I need to paint some Schedule 40 Pipe (ABS Plastic) and can't seem to find a primer that doens't scratch right off. Has anyone found a primer that can adhere well to ABS? Ideally a flat black.


----------



## lumbering_on (Jan 21, 2017)

You may want to try an auto parts store as they should have something to paint motorcycle parts. I had a friend back in HS that does art work on ABS and it took a lot of prep to get it to come out right, so you may want to ask the store what you need to prep it properly.


----------



## wapakfred (Jul 29, 2011)

I think this stuff might work, seems to me like I tried it once and it held up.


----------



## Bluenote38 (May 3, 2017)

Most US based Sched 40 is white PVC. Sand it with 300 and wipe it with Acetone wait 2 hours (yes, you have wait, Acetone swells the pipe surface) Paint it with solvent based paint. (waterborne paint won't stick for very long)

If it actually is Sched 40 ABS sand it with 300 and wipe it with a tack cloth. Use a solvent based paint like Krylon Fusion or Rustoleum for Plastic. Both have higher solvent content.


----------



## John Smith_inFL (Dec 15, 2017)

I agree with the Krylon Fusion. . . . I made several fishing rod holders out of 2" PVC 
for the beach and painted them yellow with a red top so the TOURISTS wouldn't trip over them.
I have some that are 10 years old and have seen a lot of abuse as well as massive amounts
of UV rays and the paint holds up well. . . . even the part that is pounded into the sand.


















*I guess this would qualify as a Climatic and Environmental Exposure Test ??*

.

.


----------



## GR8HUNTER (Jun 13, 2016)

Krylon Fusion +3 :<))


----------



## Bluenote38 (May 3, 2017)

> I agree with the Krylon Fusion. . . . I
> 
> 
> 
> ...


THAT is def environmental testing


----------



## CaptainKlutz (Apr 23, 2014)

As long as the ABS/PVC surface is clean and not polished smooth, most any paint will stick to it. Cars have used paint on ABS plastic for decades. Have used painted PVC pipe for many outdoor projects. Problem with paint on plastic is when part bends and had paint cracks, which allows water to creep underneath and reduce adhesion. The new Krylon Fusion or Rustoleum plastic paints stick to flexible plastics extremely well.

When painting plastic pipe, I do something similar to Bluenote38, except I avoid solvent with ketones that will dissolve the plastic. If you use a solvent the melts the surface, you can lose the mechanically roughened surface created for good bond. 
My process is simple: sand with 150/220, wipe with denatured alcohol, let dry fully, and then paint with generic spray enamel.
If I am typing to make something 'pretty', will roughen with 150 grit, clean with alcohol, spray appropriate color primer, sand fuzz off with 220 + 400 grit, then spray top coat.

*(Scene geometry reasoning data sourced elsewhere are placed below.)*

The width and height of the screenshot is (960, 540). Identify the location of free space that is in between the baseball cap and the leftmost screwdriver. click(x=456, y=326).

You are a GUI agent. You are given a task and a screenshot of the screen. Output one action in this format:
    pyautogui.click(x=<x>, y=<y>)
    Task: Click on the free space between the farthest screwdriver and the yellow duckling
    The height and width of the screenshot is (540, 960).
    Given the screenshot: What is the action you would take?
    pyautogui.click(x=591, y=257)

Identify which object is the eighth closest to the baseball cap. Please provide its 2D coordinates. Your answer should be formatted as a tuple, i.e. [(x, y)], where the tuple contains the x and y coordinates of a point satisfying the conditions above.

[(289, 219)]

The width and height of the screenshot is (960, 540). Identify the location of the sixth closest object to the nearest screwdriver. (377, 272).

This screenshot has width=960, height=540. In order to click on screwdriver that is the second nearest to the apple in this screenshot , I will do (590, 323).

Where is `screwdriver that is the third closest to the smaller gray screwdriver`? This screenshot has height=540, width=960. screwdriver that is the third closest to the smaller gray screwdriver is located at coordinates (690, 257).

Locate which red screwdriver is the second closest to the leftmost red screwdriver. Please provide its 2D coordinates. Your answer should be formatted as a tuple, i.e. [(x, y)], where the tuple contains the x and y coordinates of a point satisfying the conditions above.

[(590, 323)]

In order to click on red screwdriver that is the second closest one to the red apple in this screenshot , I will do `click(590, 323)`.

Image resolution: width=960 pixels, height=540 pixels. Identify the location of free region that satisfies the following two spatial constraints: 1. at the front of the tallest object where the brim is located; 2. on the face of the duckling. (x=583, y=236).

Additional FWIW: any competent pool installer in desert southwest knows they must paint PVC outdoor pool plumbing to stop UV damage. My pool repair guy swore easiest solution was to wipe the pipe with standard PVC pipe cleaning solvent (MEK), which melts the surface slightly; then spray on cheapest gray spray enamel he could find (~dollar a can from BORG). The pipe will last longer than rest of pool equipment sitting in sun all day.

Solvent welding adhesives for PVC are mostly MEK, while adhesives for ABS are mixture of acetone and MEK. If you desire to soften the ABS surface prior to painting for better adhesion of your special chosen paint, use acetone as suggested previously. Note that if plastic surface is still wet or 'soft' before you paint it, will need extra day(s) for paint to dry.

YMMV


----------